TASK> Which lines in the records below contain the word "attack"? Copy each one out.

Segment Start: PROVIDED MATERIAL

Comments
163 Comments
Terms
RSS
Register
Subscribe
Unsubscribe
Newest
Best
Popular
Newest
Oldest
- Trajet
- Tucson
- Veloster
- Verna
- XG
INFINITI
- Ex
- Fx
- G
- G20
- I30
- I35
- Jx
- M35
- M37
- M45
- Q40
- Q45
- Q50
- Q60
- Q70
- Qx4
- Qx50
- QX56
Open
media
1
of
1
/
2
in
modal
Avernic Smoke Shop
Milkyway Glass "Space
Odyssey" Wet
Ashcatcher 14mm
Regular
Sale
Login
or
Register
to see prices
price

Segment End: PROVIDED MATERIAL
Segment Start: PROVIDED MATERIAL

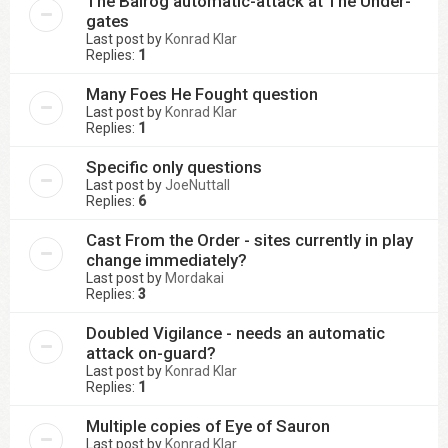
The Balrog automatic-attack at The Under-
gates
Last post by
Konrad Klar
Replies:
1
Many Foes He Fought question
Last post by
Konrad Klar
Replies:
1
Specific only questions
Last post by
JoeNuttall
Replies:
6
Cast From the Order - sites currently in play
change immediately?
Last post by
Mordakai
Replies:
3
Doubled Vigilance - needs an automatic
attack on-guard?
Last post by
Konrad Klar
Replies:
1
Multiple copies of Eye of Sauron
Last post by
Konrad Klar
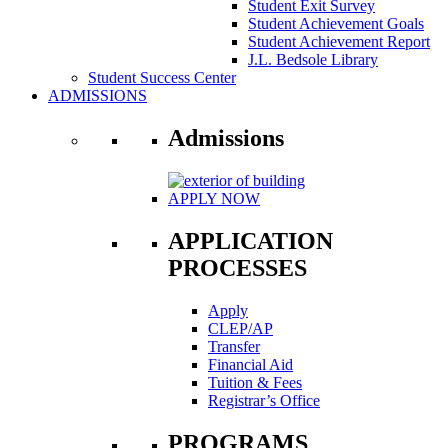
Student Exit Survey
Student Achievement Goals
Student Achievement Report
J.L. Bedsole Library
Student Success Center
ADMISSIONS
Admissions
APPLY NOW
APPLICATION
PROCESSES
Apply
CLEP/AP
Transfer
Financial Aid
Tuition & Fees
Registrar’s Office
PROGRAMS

Segment End: PROVIDED MATERIAL
Segment Start: PROVIDED MATERIAL

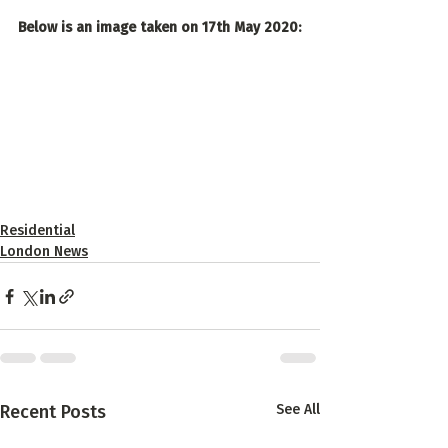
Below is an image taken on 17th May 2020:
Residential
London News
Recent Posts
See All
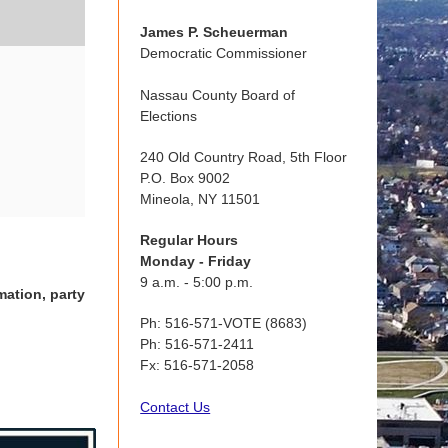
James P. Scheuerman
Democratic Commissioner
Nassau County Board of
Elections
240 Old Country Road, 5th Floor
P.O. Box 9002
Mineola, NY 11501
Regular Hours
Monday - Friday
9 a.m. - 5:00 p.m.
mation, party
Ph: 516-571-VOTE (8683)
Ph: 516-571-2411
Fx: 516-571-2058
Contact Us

Segment End: PROVIDED MATERIAL

RESULT>
The Balrog automatic-attack at The Under-
attack on-guard?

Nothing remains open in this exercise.